There is a confusion rampant in this thread that preventing
*attempted* memory corruption must mean there *is* memory
corruption.
No, please no. Nobody has written that in the entire thread
even once!
"you have to assume that the index *being* out of bounds is
itself the *result* of *already occurred* data corruption;"
Yes, precisely.
I state: "you have to assume that the index *being* out of bounds
is itself the *result* of *already occurred* data corruption;"
You state: "that preventing *attempted* memory corruption must
mean there *is* memory corruption"
You state that I claim the memory corruption must definitely have
occurred, while in contrast I state that one has to *assume* that
is has occurred. *Not* the same.
It's not the runtime's job to determine that the cause of an
out-of-bounds access could be memory corruption.
That was the job of whoever wrote the runtime, yes.
It's job is to prevent the current attempt.
That is one of its jobs.
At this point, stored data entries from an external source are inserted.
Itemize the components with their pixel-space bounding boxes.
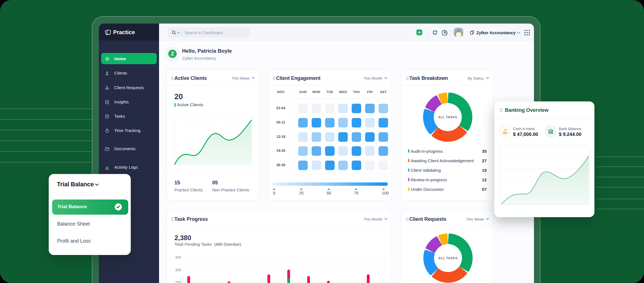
svg-text:200: 200 — [175, 280, 181, 283]
svg-text:300: 300 — [175, 268, 181, 272]
svg-text:ALL TASKS: ALL TASKS — [438, 115, 458, 119]
svg-text:ALL TASKS: ALL TASKS — [438, 256, 458, 260]
svg-text:400: 400 — [175, 255, 181, 259]
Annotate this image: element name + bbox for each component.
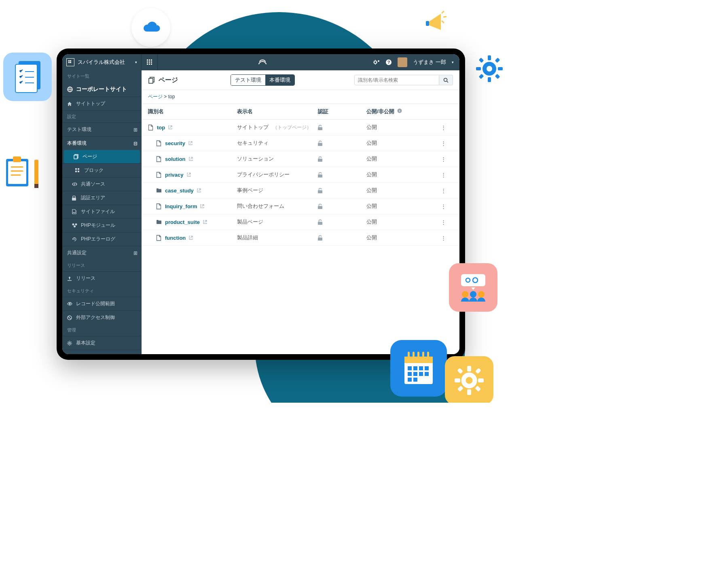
site-list-label: サイト一覧 (62, 70, 142, 82)
code-icon (72, 182, 78, 186)
svg-rect-31 (417, 352, 419, 358)
sidebar-item-basic-settings[interactable]: 基本設定 (62, 336, 142, 350)
pages-icon (74, 154, 79, 159)
row-visibility: 公開 (366, 203, 435, 210)
sidebar-item-site-file[interactable]: サイトファイル (62, 205, 142, 218)
env-toggle: テスト環境 本番環境 (231, 74, 295, 86)
row-menu-button[interactable]: ⋮ (435, 235, 451, 241)
svg-rect-57 (147, 59, 148, 61)
sidebar-item-auth-area[interactable]: 認証エリア (62, 191, 142, 205)
settings-icon[interactable] (372, 59, 380, 65)
globe-icon (67, 87, 73, 92)
row-menu-button[interactable]: ⋮ (435, 156, 451, 162)
site-title[interactable]: コーポレートサイト (62, 82, 142, 97)
sidebar-item-block[interactable]: ブロック (62, 163, 142, 177)
breadcrumb-current: top (168, 94, 175, 99)
col-visibility: 公開/非公開 i (366, 108, 435, 115)
col-auth: 認証 (318, 108, 366, 115)
breadcrumb-root[interactable]: ページ (148, 94, 163, 99)
row-menu-button[interactable]: ⋮ (435, 140, 451, 146)
help-icon[interactable]: ? (385, 59, 392, 65)
row-display: プライバシーポリシー (237, 171, 318, 178)
row-id-link[interactable]: product_suite (165, 219, 200, 225)
table-row[interactable]: topサイトトップ（トップページ）公開⋮ (142, 120, 459, 135)
row-menu-button[interactable]: ⋮ (435, 172, 451, 178)
search-input[interactable] (354, 75, 439, 85)
svg-rect-75 (75, 168, 77, 170)
svg-rect-47 (455, 378, 460, 382)
sidebar-item-prod-env[interactable]: 本番環境 ⊟ (62, 136, 142, 150)
env-test-button[interactable]: テスト環境 (231, 75, 265, 85)
row-id-link[interactable]: top (157, 125, 165, 131)
external-link-icon[interactable] (200, 204, 204, 208)
upload-icon (67, 276, 73, 281)
page-table: 識別名 表示名 認証 公開/非公開 i topサイトトップ（トップページ）公開⋮… (142, 104, 459, 354)
svg-rect-16 (8, 161, 26, 184)
brand-selector[interactable]: スパイラル株式会社 ▾ (62, 54, 142, 70)
svg-rect-9 (479, 74, 484, 79)
sidebar-item-site-admin[interactable]: サイト管理者 (62, 350, 142, 354)
sidebar-item-site-top[interactable]: サイトトップ (62, 97, 142, 110)
settings-section-label: 設定 (62, 110, 142, 122)
sidebar-item-php-errorlog[interactable]: PHPエラーログ (62, 232, 142, 246)
info-icon[interactable]: i (397, 108, 402, 114)
sidebar-item-test-env[interactable]: テスト環境 ⊞ (62, 122, 142, 136)
search-button[interactable] (439, 75, 453, 85)
row-menu-button[interactable]: ⋮ (435, 219, 451, 225)
row-menu-button[interactable]: ⋮ (435, 125, 451, 131)
breadcrumb-sep: > (164, 94, 168, 99)
row-visibility: 公開 (366, 124, 435, 131)
svg-rect-51 (475, 368, 481, 374)
home-icon (67, 101, 73, 106)
svg-point-26 (478, 291, 485, 298)
table-row[interactable]: securityセキュリティ公開⋮ (142, 135, 459, 151)
sidebar-item-release[interactable]: リリース (62, 271, 142, 285)
row-menu-button[interactable]: ⋮ (435, 188, 451, 194)
svg-rect-77 (75, 171, 77, 172)
row-id-link[interactable]: case_study (165, 188, 194, 194)
sidebar-item-php-module[interactable]: PHPモジュール (62, 218, 142, 232)
svg-text:?: ? (387, 60, 390, 65)
sidebar-item-external-access[interactable]: 外部アクセス制御 (62, 310, 142, 324)
env-prod-button[interactable]: 本番環境 (265, 75, 294, 85)
row-id-link[interactable]: solution (165, 156, 186, 162)
app-switcher-button[interactable] (142, 54, 158, 70)
row-id-link[interactable]: privacy (165, 172, 184, 178)
external-link-icon[interactable] (197, 188, 201, 192)
sidebar-item-record-scope[interactable]: レコード公開範囲 (62, 297, 142, 310)
row-visibility: 公開 (366, 155, 435, 163)
plus-icon: ⊞ (133, 127, 138, 133)
sidebar-item-shared-settings[interactable]: 共通設定 ⊞ (62, 246, 142, 260)
table-row[interactable]: product_suite製品ページ公開⋮ (142, 214, 459, 230)
svg-rect-5 (498, 67, 503, 70)
svg-rect-42 (408, 378, 412, 382)
page-title: ページ (148, 76, 178, 84)
sidebar-item-page[interactable]: ページ (64, 150, 140, 163)
external-link-icon[interactable] (168, 125, 172, 129)
username[interactable]: うずまき 一郎 (413, 59, 446, 66)
table-row[interactable]: solutionソリューション公開⋮ (142, 151, 459, 167)
external-link-icon[interactable] (203, 220, 207, 224)
table-row[interactable]: Inquiry_form問い合わせフォーム公開⋮ (142, 199, 459, 214)
svg-rect-33 (427, 352, 429, 358)
content-area: ページ テスト環境 本番環境 ページ > (142, 70, 459, 354)
svg-rect-46 (467, 389, 471, 395)
row-menu-button[interactable]: ⋮ (435, 203, 451, 209)
svg-rect-38 (408, 372, 412, 376)
table-row[interactable]: case_study事例ページ公開⋮ (142, 183, 459, 199)
folder-icon (156, 220, 162, 224)
table-row[interactable]: function製品詳細公開⋮ (142, 230, 459, 246)
row-id-link[interactable]: security (165, 140, 185, 146)
external-link-icon[interactable] (189, 236, 193, 240)
lock-icon (72, 196, 78, 201)
table-row[interactable]: privacyプライバシーポリシー公開⋮ (142, 167, 459, 183)
external-link-icon[interactable] (187, 173, 191, 177)
sidebar-item-common-source[interactable]: 共通ソース (62, 177, 142, 191)
gear-card-icon (445, 356, 493, 403)
external-link-icon[interactable] (188, 141, 193, 145)
row-id-link[interactable]: Inquiry_form (165, 203, 197, 209)
external-link-icon[interactable] (189, 157, 193, 161)
svg-rect-65 (151, 63, 152, 65)
user-avatar[interactable] (398, 57, 407, 67)
row-id-link[interactable]: function (165, 235, 186, 241)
The other is to terminate when it
detects potential memory corruptions the programmer has not
ensured are not.
The problem I have is that throwing an Error itself corrupts
the program, and makes it unusable.
Because the programmer has not done the steps to ensure the
runtime that memory has not been corrupted, that is the only sane
choice I see.
It's easy to prove as well that throwing an Exception instead
of an Error is perfectly safe. My array wrapper is perfectly
safe and does not throw an Error on bad indexing.
And anyone using wrapper implicitly promises that a wrong index
cannot be the result of memory corruption, which can definitely
be a sane choice for a lot of use cases, but not as the default
for the basic building block in the language.